ENG 612 Lab Report 3
Data Cleaning: Before and After
The dataset we tackled for this lab was, on the surface, relatively uniform. Unfortunately, the more I looked at it, the more irregularities I noticed. I was hoping to construct a regular expression that would tackle most of my needs in one go, but I quickly realized that was not at all feasible. Below I have tracked the RegEx expressions and substitutions that I used to reach the clean dataset at the end. On the whole, this took me over two hours with many trials and errors.
Beginning Dataset:
The Epoch Times, New York ed.; New York (NY)
“La Voz Bilingüe”; Denver, Colo. Jewish Advocate; Boston
Washington Informer; Washington, [D.C.]
News from Indian Country; Hayward, WI.?
Afro - American, 5 Star edition; Baltimore, Md.

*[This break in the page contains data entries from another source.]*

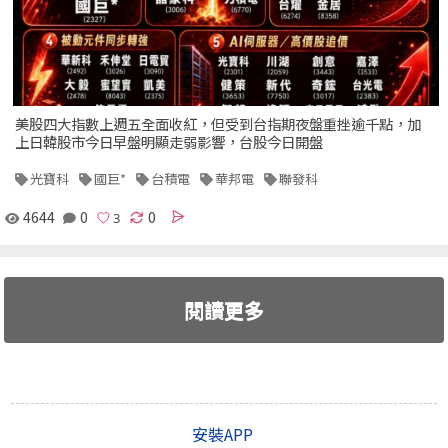
美股四大指數上週五全面收紅，但受到台指期夜盤重挫逾千點，加
上日韓股市今日早盤明顯走弱影響，台股今日開盤
光寶科
國巨*
台積電
華邦電
聯發科
4644
0
0
閱讀更多
安裝APP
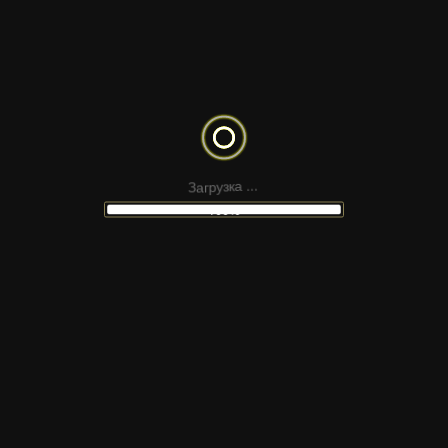
РЫЙ ЛИССАБОН СВЕРХУ
ДОЖДЬ
З
а
г
р
у
.
з
.
к
а
.
100%
НЕ НАШЛИ
ПОДХОДЯЩИЙ МАКЕТ
 сайтов Figma, шаблонов для соцсетей, презен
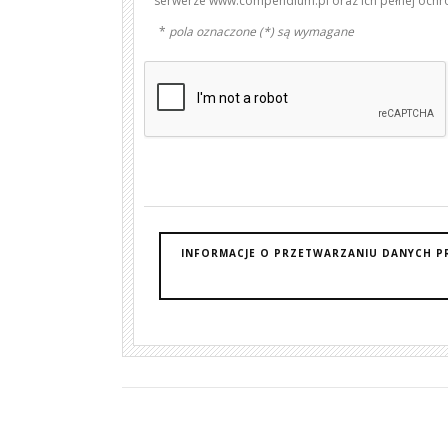
serwerze www.compendium.pl oraz ich pełnej ochr
*
pola oznaczone (*) są wymagane
INFORMACJE O PRZETWARZANIU DANYCH P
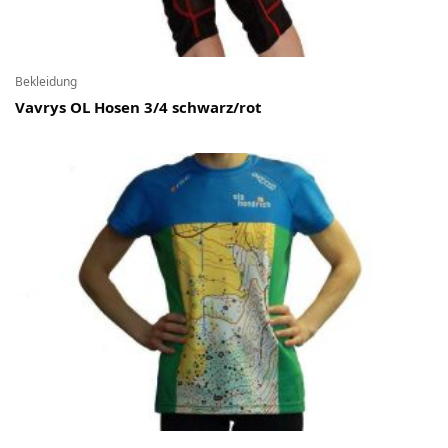
Bekleidung
Vavrys OL Hosen 3/4 schwarz/rot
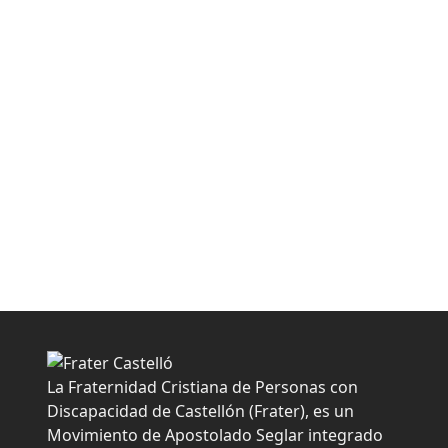
Teatro en el HospitaL La Magdalena
16 enero, 2025
El pasado martes 14 tuvimos el privilegio de
acudir al Hospital La Magdalena de
Castelló…
Ver completa
Anterior
Page
Page
Page
Page
Page
1
…
5
6
7
8
La Fraternidad Cristiana de Personas con
Discapacidad de Castellón (Frater), es un
Movimiento de Apostolado Seglar integrado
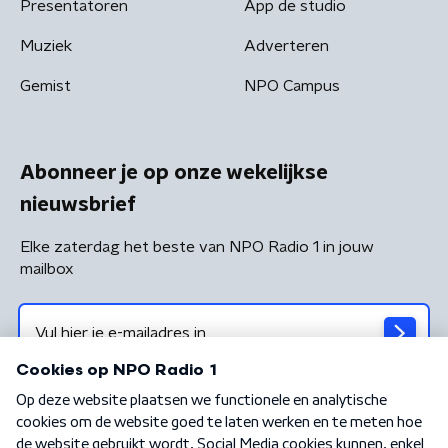
Presentatoren
App de studio
Muziek
Adverteren
Gemist
NPO Campus
Abonneer je op onze wekelijkse
nieuwsbrief
Elke zaterdag het beste van NPO Radio 1 in jouw
mailbox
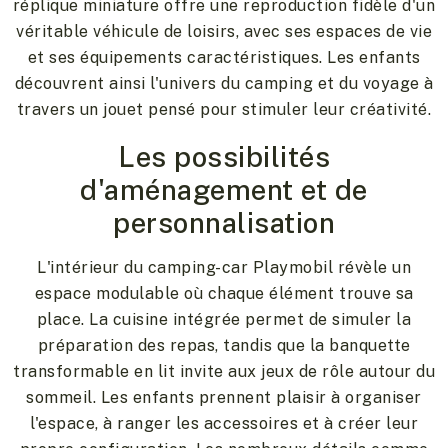
réplique miniature offre une reproduction fidèle d'un
véritable véhicule de loisirs, avec ses espaces de vie
et ses équipements caractéristiques. Les enfants
découvrent ainsi l'univers du camping et du voyage à
travers un jouet pensé pour stimuler leur créativité.
Les possibilités
d'aménagement et de
personnalisation
L'intérieur du camping-car Playmobil révèle un
espace modulable où chaque élément trouve sa
place. La cuisine intégrée permet de simuler la
préparation des repas, tandis que la banquette
transformable en lit invite aux jeux de rôle autour du
sommeil. Les enfants prennent plaisir à organiser
l'espace, à ranger les accessoires et à créer leur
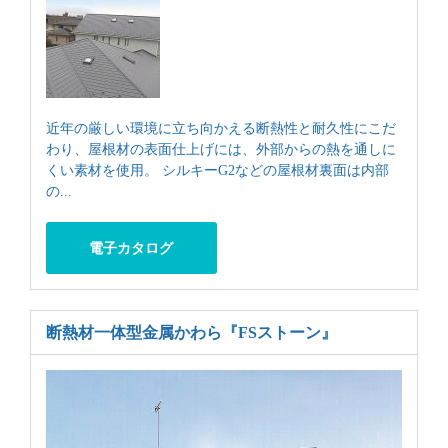
近年の厳しい環境に立ち向かえる断熱性と耐久性にこだ
わり、屋根材の表面仕上げには、外部からの熱を通しに
くい素材を使用。 シルキーG2などの屋根材裏面は内部
の...
電子カタログ
断熱材一体型金属かわら
『FSストーン』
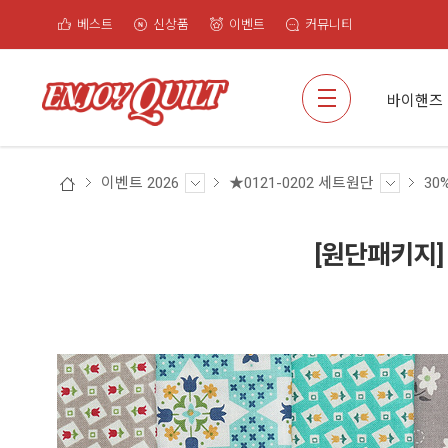
베스트
신상품
이벤트
커뮤니티
검색
바이핸즈
이벤트 2026
★0121-0202 세트원단
30
[원단패키지]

Diverse Issues in Higher Education; Fairfax Virginia
The Gay & Lesbian Review Worldwide; Boston, MA
“The Hispanic Outlook in Higher Education; [Paramus N.J
Regex: “
Result: Removed all quotation marks (as shown in lab instructions)
Regex: [(),\?.[]]
Result: Removed all special characters in the expression from the dataset
The Epoch Times New York ed; New York NY
La Voz Bilingüe; Denver Colo Jewish Advocate; Boston
Washington Informer; Washington DC
News from Indian Country; Hayward WI
Afro - American 5 Star edition; Baltimore Md
Diverse Issues in Higher Education; Fairfax Virginia
The Gay & Lesbian Review Worldwide; Boston MA
The Hispanic Outlook in Higher Education; Paramus NJ
Regex: (Denver [A-Za-z]{2,8})
Substitution: Denver CO
Result: Substituted all words after “Denver” between 2-8 letters (CO-Colorado) with “Denver CO”

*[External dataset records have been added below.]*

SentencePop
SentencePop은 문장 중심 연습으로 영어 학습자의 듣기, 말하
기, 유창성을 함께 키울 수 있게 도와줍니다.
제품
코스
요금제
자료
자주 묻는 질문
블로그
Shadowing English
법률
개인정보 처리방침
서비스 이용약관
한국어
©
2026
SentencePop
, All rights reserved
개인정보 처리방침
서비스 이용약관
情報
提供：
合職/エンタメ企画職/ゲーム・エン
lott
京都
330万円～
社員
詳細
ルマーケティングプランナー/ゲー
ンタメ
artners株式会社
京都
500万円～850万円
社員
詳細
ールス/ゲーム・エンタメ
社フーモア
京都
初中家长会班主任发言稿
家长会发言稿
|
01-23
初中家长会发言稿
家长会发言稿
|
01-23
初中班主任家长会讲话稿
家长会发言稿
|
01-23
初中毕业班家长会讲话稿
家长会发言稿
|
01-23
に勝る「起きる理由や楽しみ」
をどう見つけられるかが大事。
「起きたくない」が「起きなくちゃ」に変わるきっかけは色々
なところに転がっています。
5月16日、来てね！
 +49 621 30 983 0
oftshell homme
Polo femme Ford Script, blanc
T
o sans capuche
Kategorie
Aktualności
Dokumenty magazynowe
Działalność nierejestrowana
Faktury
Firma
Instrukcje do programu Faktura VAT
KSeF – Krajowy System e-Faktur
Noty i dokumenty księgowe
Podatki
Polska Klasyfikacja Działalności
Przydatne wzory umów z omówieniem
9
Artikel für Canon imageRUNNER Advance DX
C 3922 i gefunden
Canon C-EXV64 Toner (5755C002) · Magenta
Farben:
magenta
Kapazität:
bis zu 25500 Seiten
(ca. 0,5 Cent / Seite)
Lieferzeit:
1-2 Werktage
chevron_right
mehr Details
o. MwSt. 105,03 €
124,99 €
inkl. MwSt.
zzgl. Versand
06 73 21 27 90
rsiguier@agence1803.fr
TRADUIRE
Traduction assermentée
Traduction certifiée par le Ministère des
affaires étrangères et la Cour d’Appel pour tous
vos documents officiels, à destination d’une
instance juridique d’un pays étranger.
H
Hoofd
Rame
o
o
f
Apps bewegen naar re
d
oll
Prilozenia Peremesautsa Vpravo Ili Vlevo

The Epoch Times New York ed; New York NY
La Voz Bilingüe; Denver CO
Jewish Advocate; Boston
Washington Informer; Washington DC
News from Indian Country; Hayward WI
Afro - American 5 Star edition; Baltimore Md
Diverse Issues in Higher Education; Fairfax Virginia
The Gay & Lesbian Review Worldwide; Boston MA
The Hispanic Outlook in Higher Education; Paramus NJ
Regex: (Baltimore [A-Za-z]{2,8})
Substitution: Baltimore MD
Result: Substituted all words after “Baltimore” between 2-8 letters (Md-Maryland) with “Baltimore MD”
The Epoch Times New York ed; New York NY
La Voz Bilingüe; Denver CO
Jewish Advocate; Boston
Washington Informer; Washington DC
News from Indian Country; Hayward WI
Afro - American 5 Star edition; Baltimore MD
Diverse Issues in Higher Education; Fairfax Virginia
The Gay & Lesbian Review Worldwide; Boston MA
The Hispanic Outlook in Higher Education; Paramus NJ
Regex: (Fairfax [A-Za-z]{2,8})
Substitution: Fairfax VA
Result: Substituted all words after “Fairfax” between 2-8 letters (VA-Virginia) with “Fairfax VA”

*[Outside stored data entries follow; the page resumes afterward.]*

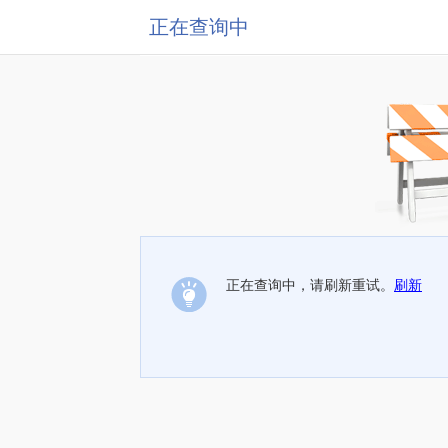
正在查询中
正在查询中，请刷新重试。
刷新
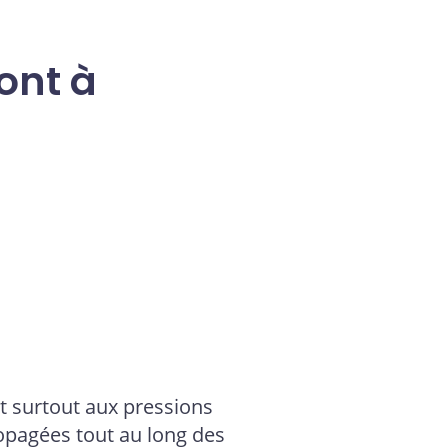
ont à
nt surtout aux pressions
ropagées tout au long des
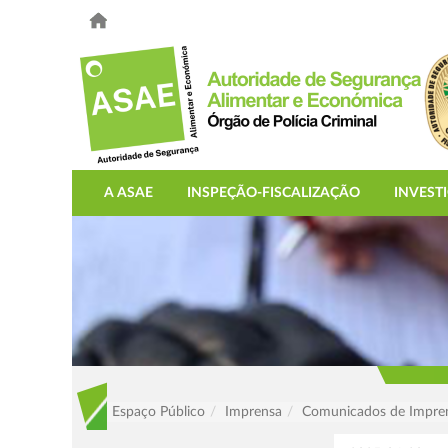
A ASAE
INSPEÇÃO-FISCALIZAÇÃO
INVEST
Espaço Público
Imprensa
Comunicados de Impre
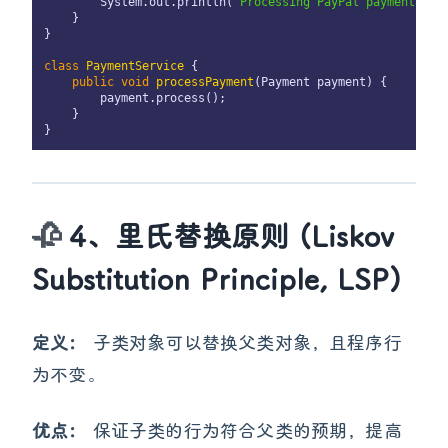
        System.out.println(
"Processing PayPal payment"
);

    }

}

class
PaymentService
 {

public
void
processPayment
(Payment payment)
 {

        payment.process();

    }

4、里氏替换原则 (Liskov
Substitution Principle, LSP)
定义：
子类对象可以替换父类对象，且程序行
为不变。
优点：
保证子类的行为符合父类的预期，提高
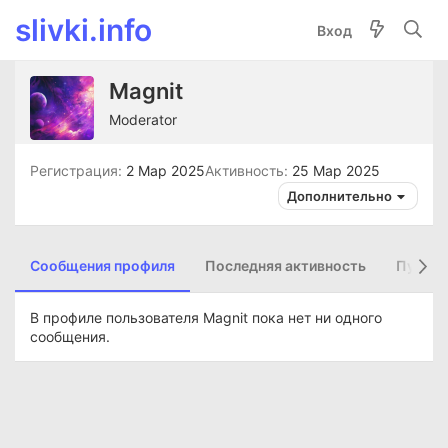
slivki.info
Вход
Magnit
Moderator
Регистрация
2 Мар 2025
Активность
25 Мар 2025
Дополнительно
Сообщения профиля
Последняя активность
Публик
В профиле пользователя Magnit пока нет ни одного
сообщения.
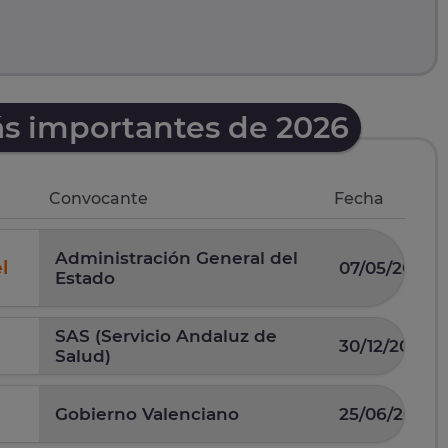
ás importantes de 2026
Convocante
Fecha
Administración General del
l
07/05/2026
Estado
SAS (Servicio Andaluz de
30/12/2025
Salud)
Gobierno Valenciano
25/06/2026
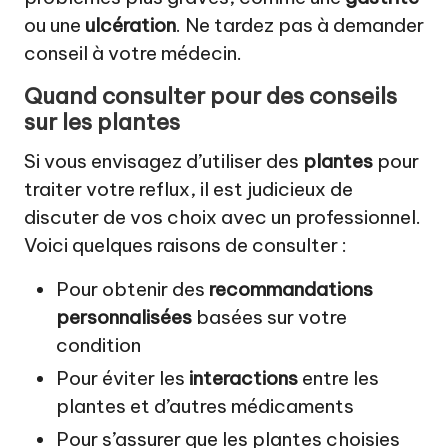
ou une
ulcération
. Ne tardez pas à demander
conseil à votre médecin.
Quand consulter pour des conseils
sur les plantes
Si vous envisagez d’utiliser des
plantes
pour
traiter votre reflux, il est judicieux de
discuter de vos choix avec un professionnel.
Voici quelques raisons de consulter :
Pour obtenir des
recommandations
personnalisées
basées sur votre
condition
Pour éviter les
interactions
entre les
plantes et d’autres médicaments
Pour s’assurer que les plantes choisies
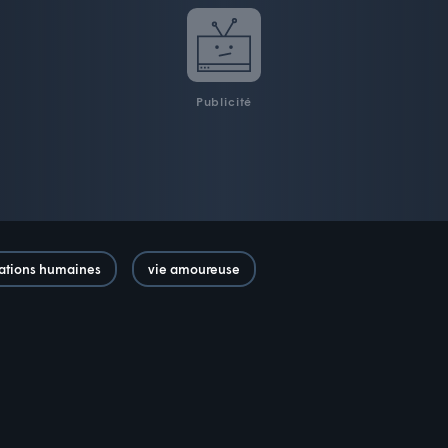
Publicité
lations humaines
vie amoureuse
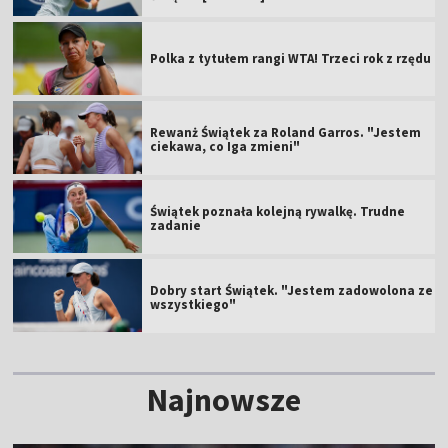
Polka z tytułem rangi WTA! Trzeci rok z rzędu
Rewanż Świątek za Roland Garros. "Jestem
ciekawa, co Iga zmieni"
Świątek poznała kolejną rywalkę. Trudne
zadanie
Dobry start Świątek. "Jestem zadowolona ze
wszystkiego"
Najnowsze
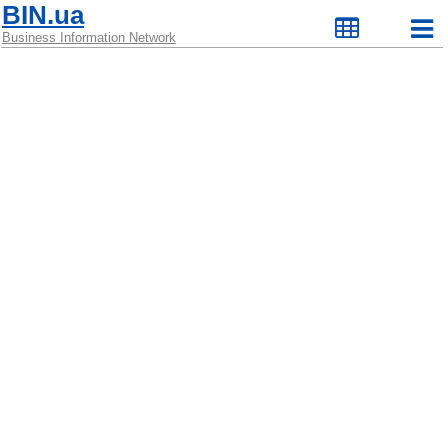
BIN.ua
Business Information Network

The Epoch Times New York ed; New York NY
La Voz Bilingüe; Denver CO
Jewish Advocate; Boston
Washington Informer; Washington DC
News from Indian Country; Hayward WI
Afro - American 5 Star edition; Baltimore MD
Diverse Issues in Higher Education; Fairfax VA
The Gay & Lesbian Review Worldwide; Boston MA
The Hispanic Outlook in Higher Education; Paramus NJ
Regex: (Boston\n)
Substitution: Boston MA\n
Result: Substituted all instances of “Boston” followed by a new line with “Boston MA” followed by a new line.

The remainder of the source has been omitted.